Collagen, which is found in our muscles, tendons, bones, blood vessels, skin, and digestive systems is the most abundant protein in our bodies. 

Collagen has several benefits. It is necessary to keep our skins elastic and our joints, ligaments, and tendons strong. It quite literally is the glue that binds our bodies together, but as we age, we lose collagen.

Collagen benefits include:

  • It keeps our skin, hair, nails, and teeth healthy and strong
  • It reduces joint degeneration and pain
  • It’s helpful to repair a leaky gut
  • It increases muscle mass and boosts metabolism and energy output

Collagen is a complex protein that is made up of 19 amino acids. It is particularly rich in glutamine, arginine, glycine, and proline. People consuming a typical Western diet can be depleted in many of these amino acids.
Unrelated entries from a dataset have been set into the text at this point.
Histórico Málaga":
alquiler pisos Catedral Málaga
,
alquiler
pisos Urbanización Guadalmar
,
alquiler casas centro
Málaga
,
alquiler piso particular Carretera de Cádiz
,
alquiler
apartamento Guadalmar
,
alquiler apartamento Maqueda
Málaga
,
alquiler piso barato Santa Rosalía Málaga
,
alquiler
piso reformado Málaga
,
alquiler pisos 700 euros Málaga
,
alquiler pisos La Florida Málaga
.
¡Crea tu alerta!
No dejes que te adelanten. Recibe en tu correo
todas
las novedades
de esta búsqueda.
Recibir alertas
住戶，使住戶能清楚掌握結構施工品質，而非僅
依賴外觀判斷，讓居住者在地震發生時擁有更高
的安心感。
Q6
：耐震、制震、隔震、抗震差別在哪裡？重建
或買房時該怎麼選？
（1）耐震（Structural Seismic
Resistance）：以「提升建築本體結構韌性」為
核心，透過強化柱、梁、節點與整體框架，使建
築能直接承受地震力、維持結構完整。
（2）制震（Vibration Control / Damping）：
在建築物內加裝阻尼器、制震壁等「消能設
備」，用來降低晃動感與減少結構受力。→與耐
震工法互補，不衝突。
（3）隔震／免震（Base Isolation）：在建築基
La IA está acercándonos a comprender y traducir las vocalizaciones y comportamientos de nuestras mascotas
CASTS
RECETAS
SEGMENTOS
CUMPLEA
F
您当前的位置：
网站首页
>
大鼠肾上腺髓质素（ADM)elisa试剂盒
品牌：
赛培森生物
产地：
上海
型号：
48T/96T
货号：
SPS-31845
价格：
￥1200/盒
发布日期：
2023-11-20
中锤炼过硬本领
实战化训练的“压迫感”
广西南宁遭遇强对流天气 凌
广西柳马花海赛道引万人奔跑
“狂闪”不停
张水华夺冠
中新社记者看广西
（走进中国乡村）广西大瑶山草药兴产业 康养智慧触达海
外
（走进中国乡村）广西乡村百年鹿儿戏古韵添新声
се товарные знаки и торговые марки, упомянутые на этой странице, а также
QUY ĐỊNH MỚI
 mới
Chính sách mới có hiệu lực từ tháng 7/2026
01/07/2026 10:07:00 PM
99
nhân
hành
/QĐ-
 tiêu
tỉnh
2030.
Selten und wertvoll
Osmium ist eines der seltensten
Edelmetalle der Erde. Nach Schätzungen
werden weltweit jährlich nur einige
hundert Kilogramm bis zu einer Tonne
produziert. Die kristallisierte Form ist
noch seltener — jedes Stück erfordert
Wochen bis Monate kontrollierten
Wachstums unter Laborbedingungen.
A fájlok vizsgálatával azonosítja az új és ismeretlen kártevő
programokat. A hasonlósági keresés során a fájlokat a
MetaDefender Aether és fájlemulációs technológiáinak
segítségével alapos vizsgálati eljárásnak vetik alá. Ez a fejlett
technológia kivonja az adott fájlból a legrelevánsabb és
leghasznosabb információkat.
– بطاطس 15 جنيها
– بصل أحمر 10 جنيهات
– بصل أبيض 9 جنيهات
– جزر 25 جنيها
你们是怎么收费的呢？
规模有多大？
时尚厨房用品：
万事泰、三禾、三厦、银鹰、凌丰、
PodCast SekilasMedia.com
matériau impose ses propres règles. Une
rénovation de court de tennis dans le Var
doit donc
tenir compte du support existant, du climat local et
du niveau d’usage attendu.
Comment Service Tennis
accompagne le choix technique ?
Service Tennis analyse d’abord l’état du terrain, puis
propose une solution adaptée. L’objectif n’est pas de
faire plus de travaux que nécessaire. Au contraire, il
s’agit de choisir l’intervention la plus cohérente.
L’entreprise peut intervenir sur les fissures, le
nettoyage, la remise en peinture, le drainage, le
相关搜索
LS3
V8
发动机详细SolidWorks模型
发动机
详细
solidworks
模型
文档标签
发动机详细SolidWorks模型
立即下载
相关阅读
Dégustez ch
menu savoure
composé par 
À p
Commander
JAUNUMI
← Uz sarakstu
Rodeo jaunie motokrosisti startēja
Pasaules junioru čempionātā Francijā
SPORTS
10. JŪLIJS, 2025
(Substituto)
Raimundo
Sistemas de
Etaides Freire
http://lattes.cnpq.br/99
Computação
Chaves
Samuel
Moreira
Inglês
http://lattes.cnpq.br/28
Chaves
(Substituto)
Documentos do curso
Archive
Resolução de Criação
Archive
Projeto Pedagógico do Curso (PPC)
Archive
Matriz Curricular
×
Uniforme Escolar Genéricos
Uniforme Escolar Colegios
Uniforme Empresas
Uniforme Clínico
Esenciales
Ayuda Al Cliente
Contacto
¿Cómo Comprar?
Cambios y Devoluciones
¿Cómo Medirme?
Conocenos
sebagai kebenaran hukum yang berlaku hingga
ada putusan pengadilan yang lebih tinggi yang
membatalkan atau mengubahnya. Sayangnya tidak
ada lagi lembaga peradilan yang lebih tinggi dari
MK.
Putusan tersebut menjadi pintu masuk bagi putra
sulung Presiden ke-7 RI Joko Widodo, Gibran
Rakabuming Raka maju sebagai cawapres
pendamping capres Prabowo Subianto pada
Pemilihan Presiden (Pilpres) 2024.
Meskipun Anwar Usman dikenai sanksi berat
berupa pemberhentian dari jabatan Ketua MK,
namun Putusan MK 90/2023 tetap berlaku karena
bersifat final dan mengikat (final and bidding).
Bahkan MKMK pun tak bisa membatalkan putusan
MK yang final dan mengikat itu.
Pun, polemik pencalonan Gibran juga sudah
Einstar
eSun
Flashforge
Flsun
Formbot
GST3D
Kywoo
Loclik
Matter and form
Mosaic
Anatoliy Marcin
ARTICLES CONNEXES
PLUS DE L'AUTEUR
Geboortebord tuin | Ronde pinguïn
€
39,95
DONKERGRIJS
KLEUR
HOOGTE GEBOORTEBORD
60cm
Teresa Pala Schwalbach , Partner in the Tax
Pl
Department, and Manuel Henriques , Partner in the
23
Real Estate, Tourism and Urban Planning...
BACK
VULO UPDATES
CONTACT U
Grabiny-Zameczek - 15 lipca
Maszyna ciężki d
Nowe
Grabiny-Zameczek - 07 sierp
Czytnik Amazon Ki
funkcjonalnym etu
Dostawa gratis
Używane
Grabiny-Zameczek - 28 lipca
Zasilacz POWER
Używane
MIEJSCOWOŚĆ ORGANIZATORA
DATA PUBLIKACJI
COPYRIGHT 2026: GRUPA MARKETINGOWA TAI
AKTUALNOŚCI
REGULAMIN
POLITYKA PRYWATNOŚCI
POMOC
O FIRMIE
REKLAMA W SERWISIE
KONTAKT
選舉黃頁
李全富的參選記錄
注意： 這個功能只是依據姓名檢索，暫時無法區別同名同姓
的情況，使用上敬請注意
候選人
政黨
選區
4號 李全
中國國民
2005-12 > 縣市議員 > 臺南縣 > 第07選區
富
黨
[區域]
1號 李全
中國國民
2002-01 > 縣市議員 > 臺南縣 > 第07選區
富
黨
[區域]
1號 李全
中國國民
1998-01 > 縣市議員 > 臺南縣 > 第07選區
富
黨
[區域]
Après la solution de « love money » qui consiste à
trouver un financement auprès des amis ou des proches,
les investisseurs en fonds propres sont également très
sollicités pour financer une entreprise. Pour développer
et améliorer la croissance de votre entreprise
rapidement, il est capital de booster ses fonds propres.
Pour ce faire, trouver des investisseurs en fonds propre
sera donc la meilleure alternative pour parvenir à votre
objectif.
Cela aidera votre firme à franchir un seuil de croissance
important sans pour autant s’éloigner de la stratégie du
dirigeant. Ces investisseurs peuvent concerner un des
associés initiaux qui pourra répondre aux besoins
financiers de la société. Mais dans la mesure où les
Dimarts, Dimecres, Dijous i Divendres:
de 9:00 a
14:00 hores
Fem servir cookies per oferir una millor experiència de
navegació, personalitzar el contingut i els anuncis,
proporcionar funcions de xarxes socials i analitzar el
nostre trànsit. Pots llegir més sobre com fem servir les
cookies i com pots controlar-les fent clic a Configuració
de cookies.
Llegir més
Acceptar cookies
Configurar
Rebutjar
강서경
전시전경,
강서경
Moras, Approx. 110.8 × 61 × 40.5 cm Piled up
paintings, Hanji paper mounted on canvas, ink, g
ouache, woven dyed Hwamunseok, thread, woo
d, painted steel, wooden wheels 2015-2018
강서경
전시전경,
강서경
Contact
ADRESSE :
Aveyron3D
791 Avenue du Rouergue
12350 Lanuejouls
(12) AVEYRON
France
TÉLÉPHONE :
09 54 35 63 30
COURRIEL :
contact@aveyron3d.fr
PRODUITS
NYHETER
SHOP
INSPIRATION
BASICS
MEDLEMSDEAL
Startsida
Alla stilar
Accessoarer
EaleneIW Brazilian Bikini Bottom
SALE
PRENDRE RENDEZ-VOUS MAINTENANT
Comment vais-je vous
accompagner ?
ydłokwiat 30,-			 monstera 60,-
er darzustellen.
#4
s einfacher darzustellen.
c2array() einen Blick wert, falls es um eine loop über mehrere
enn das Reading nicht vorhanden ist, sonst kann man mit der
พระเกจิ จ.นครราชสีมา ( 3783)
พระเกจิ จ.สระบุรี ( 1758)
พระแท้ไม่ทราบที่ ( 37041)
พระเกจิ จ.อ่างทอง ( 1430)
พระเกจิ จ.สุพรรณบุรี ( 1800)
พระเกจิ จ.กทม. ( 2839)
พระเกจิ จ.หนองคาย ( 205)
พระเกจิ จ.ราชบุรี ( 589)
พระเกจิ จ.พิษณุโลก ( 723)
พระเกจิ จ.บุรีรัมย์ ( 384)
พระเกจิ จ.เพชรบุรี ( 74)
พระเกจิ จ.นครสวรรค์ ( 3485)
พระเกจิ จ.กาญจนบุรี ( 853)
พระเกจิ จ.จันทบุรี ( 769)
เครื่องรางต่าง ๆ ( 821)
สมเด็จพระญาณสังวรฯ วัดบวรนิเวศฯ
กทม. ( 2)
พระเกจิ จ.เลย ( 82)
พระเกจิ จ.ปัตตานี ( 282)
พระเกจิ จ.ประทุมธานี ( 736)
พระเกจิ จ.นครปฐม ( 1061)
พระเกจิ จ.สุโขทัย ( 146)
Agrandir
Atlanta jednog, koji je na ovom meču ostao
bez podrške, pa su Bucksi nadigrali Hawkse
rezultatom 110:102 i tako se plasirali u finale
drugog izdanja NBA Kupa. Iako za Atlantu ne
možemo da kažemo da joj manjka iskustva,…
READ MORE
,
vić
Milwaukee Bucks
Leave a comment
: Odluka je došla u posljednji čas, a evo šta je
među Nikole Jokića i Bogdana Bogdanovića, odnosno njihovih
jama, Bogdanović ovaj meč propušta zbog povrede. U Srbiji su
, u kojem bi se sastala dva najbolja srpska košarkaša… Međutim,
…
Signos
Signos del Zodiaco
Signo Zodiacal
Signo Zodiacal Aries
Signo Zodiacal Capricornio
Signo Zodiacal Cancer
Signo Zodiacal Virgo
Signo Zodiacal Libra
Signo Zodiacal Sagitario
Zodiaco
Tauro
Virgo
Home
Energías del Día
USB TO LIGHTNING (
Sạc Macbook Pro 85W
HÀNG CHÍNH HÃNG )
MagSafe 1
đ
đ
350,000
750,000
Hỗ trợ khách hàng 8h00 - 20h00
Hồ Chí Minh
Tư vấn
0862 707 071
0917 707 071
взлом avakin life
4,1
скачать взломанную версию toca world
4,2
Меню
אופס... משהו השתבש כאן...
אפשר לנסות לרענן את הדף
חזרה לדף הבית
Vitamin C is also vital for the production of collagen.

There are several types of collagen, with the most prevalent in the body being types 1, 2, and 3,

Type 1 collagen accounts for almost 90% of the collagen found in the body. It is the strongest type and is made up of eosinophilic fibers that help for bone formation, wound healing, and skin elasticity and integrity.

Type 2 collagen primarily helps to build cartilage and is helpful for the prevention of age-associated joint pain and arthritis.

Type 3 collagen is made of reticular fibers and is a primary component of the extracellular matrix of our skin and organs. Along with type 1, type 3 helps to maintain skin elasticity and firmness. Because of its involvement in the integrity of the blood vessels and heart tissue, a deficiency can result in blood vessel ruptures.

Continual stress or living unhealthily can also prevent our bodies from producing amino acids which may make it necessary to use supplements.

When collagen is broken down it becomes gelatin. Bones contain a lot of collagen, and when boiled for a long time, like when we make bone broth, it becomes gelatin. Gelatin helps to repair the gut lining, can aid digestion, and reduce food allergies or intolerances.

The best sources of dietary collagen include:

Bovine collagen

Bovine collagen is sourced from the skin, bones, and muscles of cows. Bovine collagen contains mainly type 1 and 3 collagen, which are the most abundant types of collagens in the body and have the highest levels of glycine and proline. These are necessary for the production of creatine which is an important muscle builder.

Chicken Collagen

This collagen is predominantly type 2 collagen, which is beneficial for healthy joints. Type 2 collagen is a source of chondroitin and glucosamine sulfate which are necessary to reduce the effects of aging.

Fish collagen

Fish collagen provides predominantly type 1 collagen which is found throughout the body. It is beneficial for healthy blood vessels, skin, joints, and bones, as well as healthy digestion. The amino acid hydroxyproline is especially good for the prevention of joint degeneration.

Egg-shell membrane collagen

The shells and whites of the eggs are a good source of type 1 collagen. Apart from some of the other amino acids, it contains hyaluronic acid which is helpful for wound healing, building connective tissue and reducing joint pain and stiffness.

Collagen can be taken in supplemental form, but we can also increase our collagen consumption by consuming foods such as bone broth, that are rich in collagen.

Collagen powders can be added to smoothies, soups, and baked items. Some people even add collagen to their morning coffee.

A word of caution though, excessive collagen consumption can lower our serotonin levels. If you find yourself feeling more anxious or depressed after using collagen regularly, it could be that your serotonin levels have dropped. You can maintain the balance by eating serotonin rich foods or using a tryptophan supplement.